The results seem near correct. I'm working to discover what data might be missing in the result set.
Can you please coach me through whatever I've done wrong here?
Thanks,
Russell Schutte
The main problem with your original query was that you had two extra joins just to introduce duplicates and then a DISTINCT to get rid of them.
Use this:
SELECT cle.Email,
c.ContactID,
c.First AS ContactFirstName,
c.Last AS ContactLastName,
c.InstitutionID,
izip.CountyID,
izip.StateID,
izip.DistrictID
FROM dbo.contacts c
INNER JOIN
dbo.institutionswithzipcodesadditional izip
ON izip.InstitutionID = c.InstitutionID
INNER JOIN
dbo.contacts_link_emails cle
ON cle.ContactID = c.ContactID
WHERE cle.Email NOT IN
(
SELECT EmailAddress
FROM dbo.newsletterremovelist
)
AND EXISTS
(
SELECT NULL
FROM dbo.contacts_def_jobfunctions cdj
WHERE cdj.JobId = c.JobTitle
AND cdj.ParentJobId <> '1841'
UNION ALL
SELECT NULL
FROM dbo.contacts_link_jobfunctions clj
JOIN dbo.contacts_def_jobfunctions cdj
ON cdj.JobID = clj.JobID
WHERE clj.ContactID = c.ContactID
AND cdj.ParentJobId <> '1841'
)
ORDER BY
email
Create the following indexes:
newsletterremovelist (EmailAddress)
contacts_link_jobfunctions (ContactID, JobID)

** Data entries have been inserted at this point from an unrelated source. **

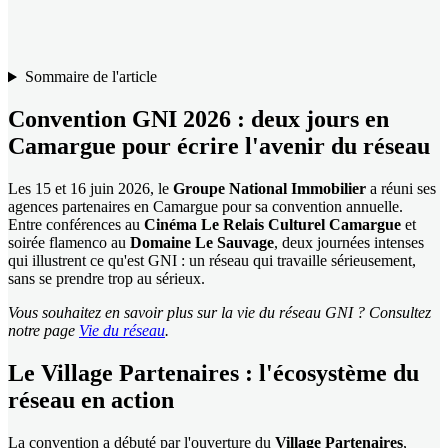
Sommaire de l'article
Convention GNI 2026 : deux jours en
Camargue pour écrire l'avenir du réseau
Les 15 et 16 juin 2026, le
Groupe National Immobilier
a réuni ses
agences partenaires en Camargue pour sa convention annuelle.
Entre conférences au
Cinéma Le Relais Culturel Camargue
et
soirée flamenco au
Domaine Le Sauvage
, deux journées intenses
qui illustrent ce qu'est GNI : un réseau qui travaille sérieusement,
sans se prendre trop au sérieux.
Vous souhaitez en savoir plus sur la vie du réseau GNI ? Consultez
notre page
Vie du réseau
.
Le Village Partenaires : l'écosystème du
réseau en action
La convention a débuté par l'ouverture du
Village Partenaires
,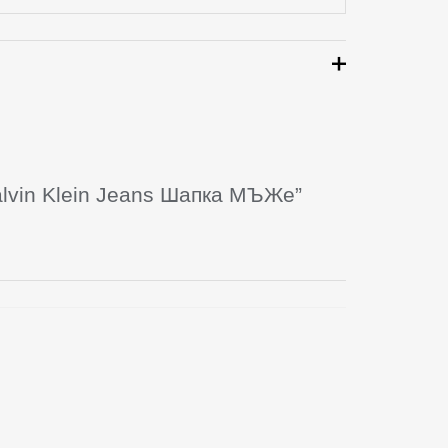
alvin Klein Jeans Шапка МЪЖe”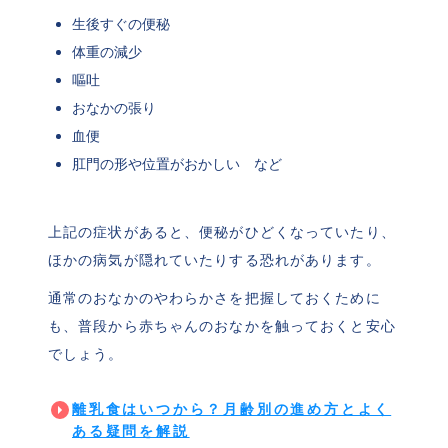
生後すぐの便秘
体重の減少
嘔吐
おなかの張り
血便
肛門の形や位置がおかしい　など
上記の症状があると、便秘がひどくなっていたり、
ほかの病気が隠れていたりする恐れがあります。
通常のおなかのやわらかさを把握しておくために
も、普段から赤ちゃんのおなかを触っておくと安心
でしょう。
離乳食はいつから？月齢別の進め方とよく
ある疑問を解説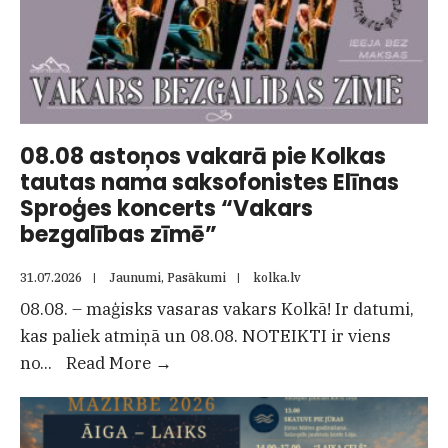
08.08 astoņos vakarā pie Kolkas
tautas nama saksofonistes Elīnas
Sproģes koncerts “Vakars
bezgalības zīmē”
31.07.2026
|
Jaunumi
,
Pasākumi
|
kolka.lv
08.08. – maģisks vasaras vakars Kolkā! Ir datumi,
kas paliek atmiņā un 08.08. NOTEIKTI ir viens
08.08
no
...
Read More
→
astoņos
vakarā
pie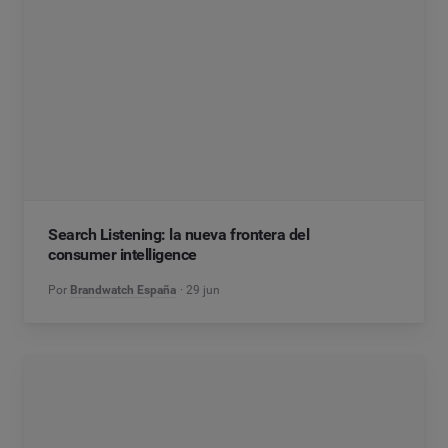
Search Listening: la nueva frontera del
consumer intelligence
Por
Brandwatch España
29 jun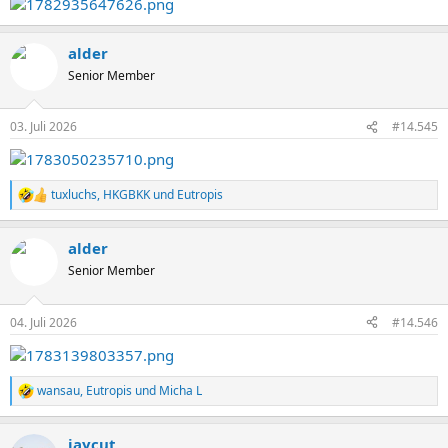
alder
Senior Member
03. Juli 2026
#14.545
tuxluchs
,
HKGBKK
und
Eutropis
R
e
a
alder
k
t
Senior Member
i
o
n
04. Juli 2026
#14.546
e
n
:
wansau
,
Eutropis
und
Micha L
R
e
a
jaycut
k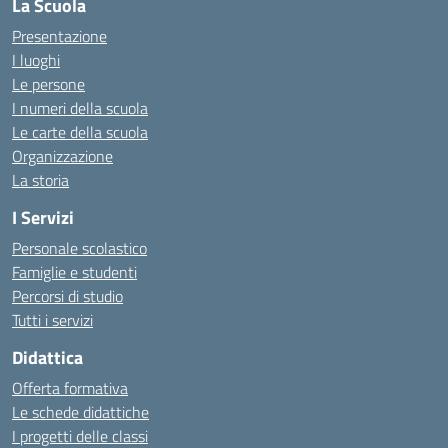
La Scuola
Presentazione
I luoghi
Le persone
I numeri della scuola
Le carte della scuola
Organizzazione
La storia
I Servizi
Personale scolastico
Famiglie e studenti
Percorsi di studio
Tutti i servizi
Didattica
Offerta formativa
Le schede didattiche
I progetti delle classi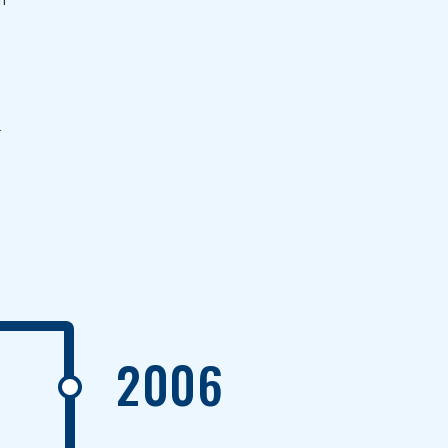
r
2006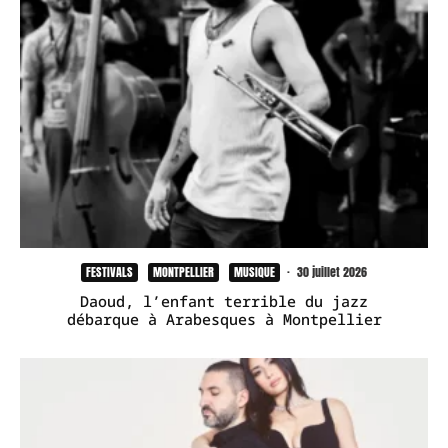
FESTIVALS
MONTPELLIER
MUSIQUE
·
30 juillet 2026
Daoud, l’enfant terrible du jazz
débarque à Arabesques à Montpellier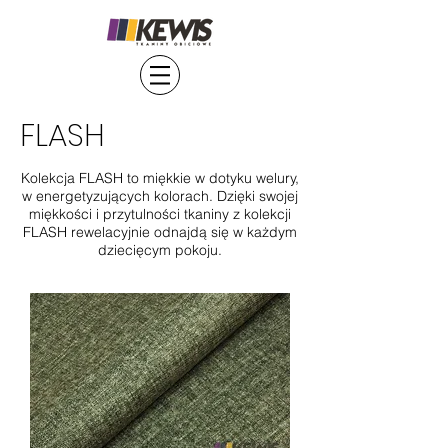
FLASH
Kolekcja FLASH to miękkie w dotyku welury,
w energetyzujących kolorach. Dzięki swojej
miękkości i przytulności tkaniny z kolekcji
FLASH rewelacyjnie odnajdą się w każdym
dziecięcym pokoju.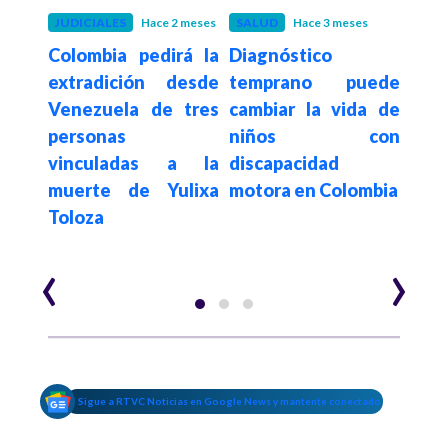
eses
JUDICIALES
Hace 2 meses
SALUD
Hace 3 meses
BOG
iza
Colombia pedirá la
Diagnóstico
As
atro
extradición desde
temprano puede
est
s de
Venezuela de tres
cambiar la vida de
añ
 del
personas
niños con
inte
o y
vinculadas a la
discapacidad
es
del
muerte de Yulixa
motora en Colombia
Tran
eill
Toloza
‹
›
Sigue a RTVC Noticias en Google News y mantente conectado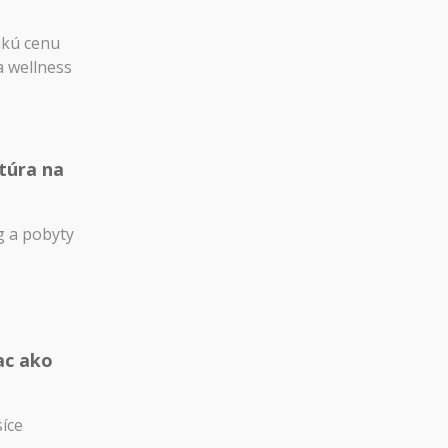
akú cenu
a wellness
túra na
 a pobyty
ac ako
síce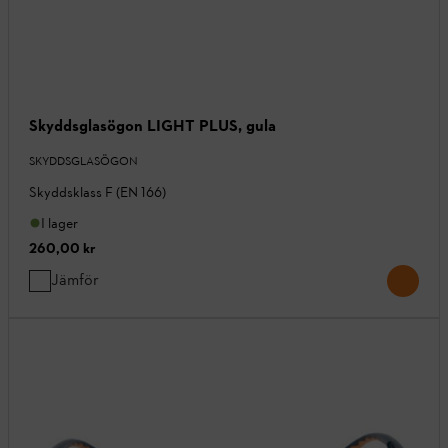
Skyddsglasögon LIGHT PLUS, gula
SKYDDSGLASÖGON
Skyddsklass F (EN 166)
I lager
260,00 kr
Jämför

contacts_def_jobfunctions (JobID)
Do you get the same results when you do:
SELECT count(*)
FROM
dbo.contacts_def_jobfunctions AS contacts_def_jobfunctions_3
INNER JOIN
dbo.contacts
INNER JOIN
dbo.contacts_link_emails
ON dbo.contacts.ContactID = dbo.contacts_link_emails.ContactID
ON contacts_def_jobfunctions_3.JobID = dbo.contacts.JobTitle
SELECT COUNT(*)
FROM
contacts
INNER JOIN contacts_link_jobfunctions
ON contacts.ContactID = contacts_link_jobfunctions.ContactID
INNER JOIN contacts_link_emails
ON contacts.ContactID = contacts_link_emails.ContactID
If so keep adding each join conditon on until you don't get the same results and you will see where your mistake was. If all the joins are the same, then look at the where clauses. But I will be surprised if it isn't in the first join because the syntax you have orginally won't even work on SQL Server and it is pretty nonstandard SQL and may have been incorrect all along but no one knew.
Alternatively, pick a few of the records that are returned in the orginal but not the revised. Track them through the tables one at a time to see if you can find why the second query filters them out.
I'm not directly sure what is wrong, but when I run in to this situation, the first thing I do is start removing variables.
So, comment out the where clause. How many rows are returned?
If you get back the 11,604 rows then you've isolated the problems to the joins. Work though the joins, commenting each one out (remove the associated columns too) and figure out how many rows are eliminated.
As you do this, aim to find what is causing the desired rows to be eliminated. Once isolated, consider the join differences between the first query and the second query.
In looking at the first query, you could probably just modify that to eliminate any INs and instead do a EXISTS instead.
Consider your indexes as well. Any thing in the where or join clauses should probably be indexed.